Deep understanding of binary serialization

I Summary

Binary serialization is the main data transmission and processing method of the company's self-developed microservice framework. However, ordinary developers do not have in-depth learning and understanding of binary, which can easily lead to problems in the use process without analyzing and solving ideas. This article introduces this topic from an accident in the production environment, and discusses some technical points that are not paid attention to at ordinary times through the analysis process of the accident. The results of binary serialization are not as readable as Json serialization, and most people do not understand the results of serialization. Therefore, this article finally analyzes the serialization results in detail by using actual examples and comparing with MSDN documents, and intends to have an intuitive and in-depth understanding of the results of binary serialization through this analysis.

II Accident Description

One night, a batch of early warnings broke out. The scene at that time was:

 A:B, Please take a look at your service. I have a warning here B: I just released a patch. Is it related to me? A: I haven't released it here. Of course, it matters. Get back! B: I haven't changed the interface you use here. Why should we go back? A: It's my fault. I haven't released anything here. Get back! B: This interface has not been changed for a long time. It must be your own problem. A: No matter who has a problem, let's go back and have a look. B: All right, wait a minute Publishing Assistant: Rolling back... (the alert disappears after rolling back) A:…… B:……

III. Accident analysis

Although the problem was solved by the fallback patch after the accident, the analysis of the problem was carried out late at night.

Because this accident is simple to solve, but it directly challenges our understanding of the service. If we do not find the root cause, it is difficult to carry out the follow-up work with confidence.

Our previous understanding of services can be summarized as follows:

 Adding attributes will not cause client deserialization failure.

 

However, this is not an official statement, but a rule summarized by developers through actual use. The summary of experience is often lack of theoretical support, and can't do anything when encountering problems.

When a problem occurs, the exception stack captured by the client is as follows:

 System.Runtime.Serialization.SerializationException HResult=0x8013150C Message=ObjectManager found an invalid number of link address information. This usually indicates a problem in the formatter. Source=mscorlib StackTrace: In System Runtime.Serialization.ObjectManager.DoFixups() In System Runtime.Serialization.Formatters.Binary.ObjectReader.Deserialize(HeaderHandler handler, __BinaryParser serParser,  Boolean fCheck, Boolean isCrossAppDomain, IMethodCallMessage methodCallMessage) In System Runtime.Serialization.Formatters.Binary.BinaryFormatter.Deserialize(Stream serializationStream,  HeaderHandler handler, Boolean fCheck, Boolean isCrossAppDomain, IMethodCallMessage methodCallMessage) In System Runtime.Serialization.Formatters.Binary.BinaryFormatter.Deserialize(Stream serializationStream)

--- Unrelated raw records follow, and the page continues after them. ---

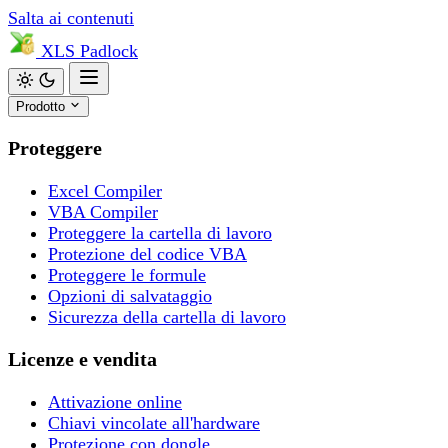
Salta ai contenuti
XLS
Padlock
Prodotto
Proteggere
Excel Compiler
VBA Compiler
Proteggere la cartella di lavoro
Protezione del codice VBA
Proteggere le formule
Opzioni di salvataggio
Sicurezza della cartella di lavoro
Licenze e vendita
Attivazione online
Chiavi vincolate all'hardware
Protezione con dongle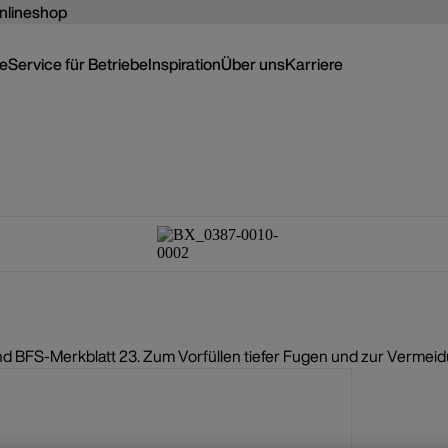
nlineshop
ce
Service für Betriebe
Inspiration
Über uns
Karriere
 BFS-Merkblatt 23. Zum Vorfüllen tiefer Fugen und zur Vermeidu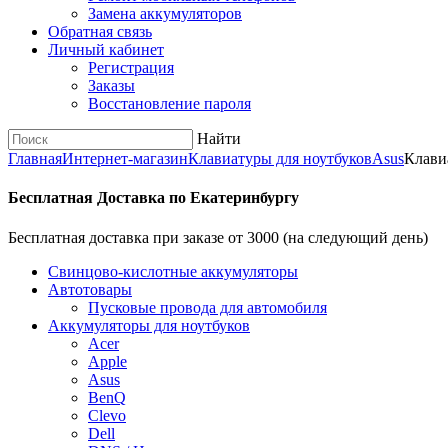
Замена аккумуляторов
Обратная связь
Личный кабинет
Регистрация
Заказы
Восстановление пароля
Найти
Главная
Интернет-магазин
Клавиатуры для ноутбуков
Asus
Клави
Бесплатная Доставка по Екатеринбургу
Бесплатная доставка при заказе от 3000 (на следующий день)
Cвинцово-кислотные аккумуляторы
Автотовары
Пусковые провода для автомобиля
Аккумуляторы для ноутбуков
Acer
Apple
Asus
BenQ
Clevo
Dell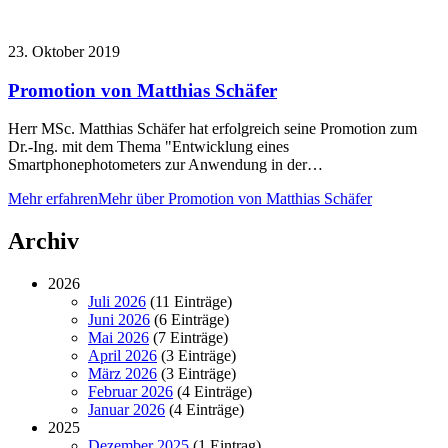
23. Oktober 2019
Promotion von Matthias Schäfer
Herr MSc. Matthias Schäfer hat erfolgreich seine Promotion zum
Dr.-Ing. mit dem Thema "Entwicklung eines
Smartphonephotometers zur Anwendung in der…
Mehr erfahren
Mehr über Promotion von Matthias Schäfer
Archiv
2026
Juli 2026
(11 Einträge)
Juni 2026
(6 Einträge)
Mai 2026
(7 Einträge)
April 2026
(3 Einträge)
März 2026
(3 Einträge)
Februar 2026
(4 Einträge)
Januar 2026
(4 Einträge)
2025
Dezember 2025
(1 Eintrag)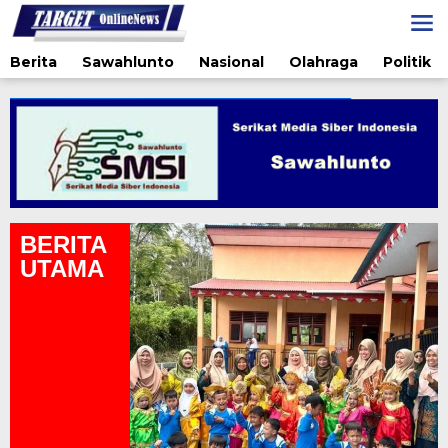
Lewati
ke
konten
Berita
Sawahlunto
Nasional
Olahraga
Politik
BERITA
UTAMA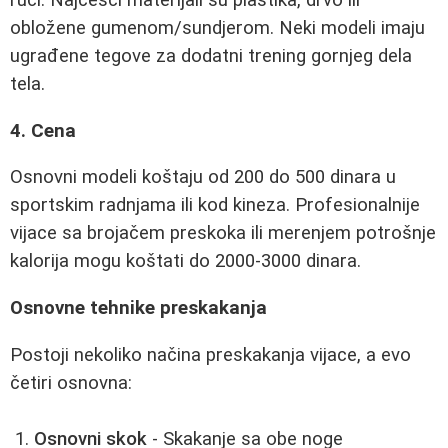
obložene gumenom/sundjerom. Neki modeli imaju
ugrađene tegove za dodatni trening gornjeg dela
tela.
4. Cena
Osnovni modeli koštaju od 200 do 500 dinara u
sportskim radnjama ili kod kineza. Profesionalnije
vijace sa brojačem preskoka ili merenjem potrošnje
kalorija mogu koštati do 2000-3000 dinara.
Osnovne tehnike preskakanja
Postoji nekoliko načina preskakanja vijace, a evo
četiri osnovna:
Osnovni skok
- Skakanje sa obe noge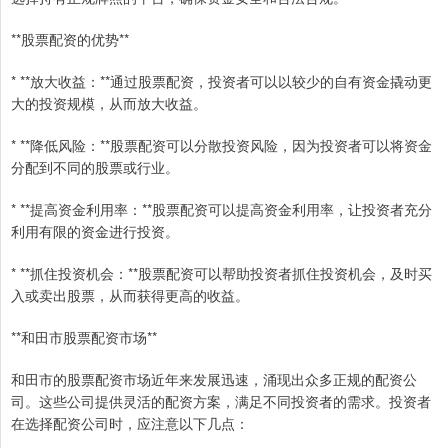
**股票配资的优势**
* **放大收益：**通过股票配资，投资者可以以较少的自有资金撬动更
大的投资规模，从而放大收益。
* **降低风险：**股票配资可以分散投资风险，因为投资者可以将资金
分配到不同的股票或行业。
* **提高资金利用率：**股票配资可以提高资金利用率，让投资者充分
利用有限的资金进行投资。
* **抓住投资机会：**股票配资可以帮助投资者抓住投资机会，及时买
入或卖出股票，从而获得更高的收益。
**和田市股票配资市场**
和田市的股票配资市场近年来发展迅速，涌现出众多正规的配资公
司。这些公司提供灵活的配资方案，满足不同投资者的需求。投资者
在选择配资公司时，应注意以下几点：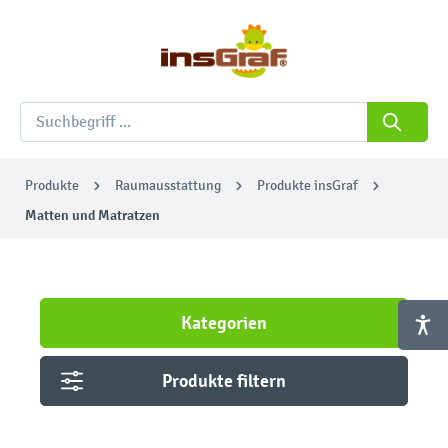
Produkte
Raumausstattung
Produkte insGraf
Matten und Matratzen
Kategorien
Produkte filtern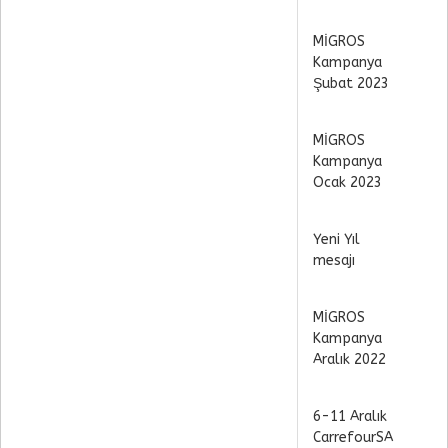
MİGROS
Kampanya
Şubat 2023
MİGROS
Kampanya
Ocak 2023
Yeni Yıl
mesajı
MİGROS
Kampanya
Aralık 2022
6-11 Aralık
CarrefourSA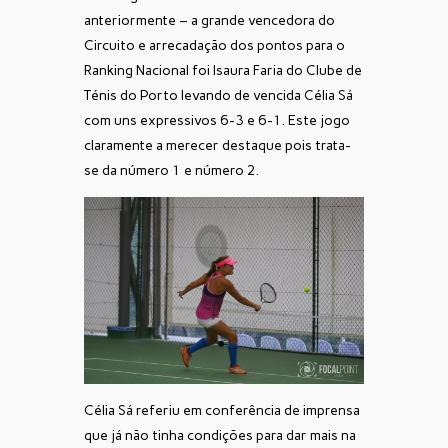
anteriormente – a grande vencedora do
Circuito e arrecadação dos pontos para o
Ranking Nacional foi Isaura Faria do Clube de
Ténis do Porto levando de vencida Célia Sá
com uns expressivos 6-3 e 6-1. Este jogo
claramente a merecer destaque pois trata-
se da número 1 e número 2.
Célia Sá referiu em conferência de imprensa
que já não tinha condições para dar mais na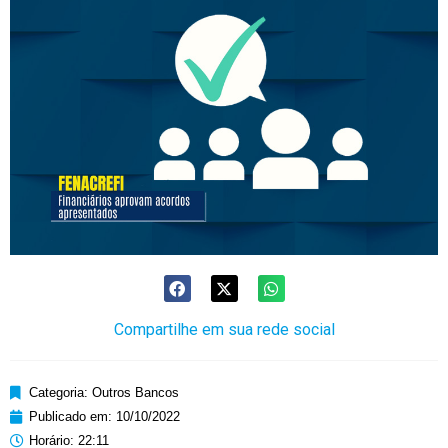
Compartilhe em sua rede social
Categoria:
Outros Bancos
Publicado em:
10/10/2022
Horário:
22:11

It can be seen from the exception stack that an exception occurred during binary deserialization. Through multiple access to data, the views on this issue can be basically summarized as two points:

  1. The client used for deserialization is too old. Replace the class used for deserialization with the latest class.
  2. This problem is related to generic collections. If generic collections are added, this problem is likely to occur.

The first view is not helpful to solve the current problem, while the second view is somewhat useful. It is understood that the microservice interface involved in the patch released that day did not add a generic set attribute, but added the assignment logic to a generic set that was previously added but not used. Later, after testing, it was really caused by this change. It can also be seen that the experience summarized by developers in the daily development process has some limitations, and it is necessary to analyze in depth under what conditions binary serialization will lead to deserialization failure.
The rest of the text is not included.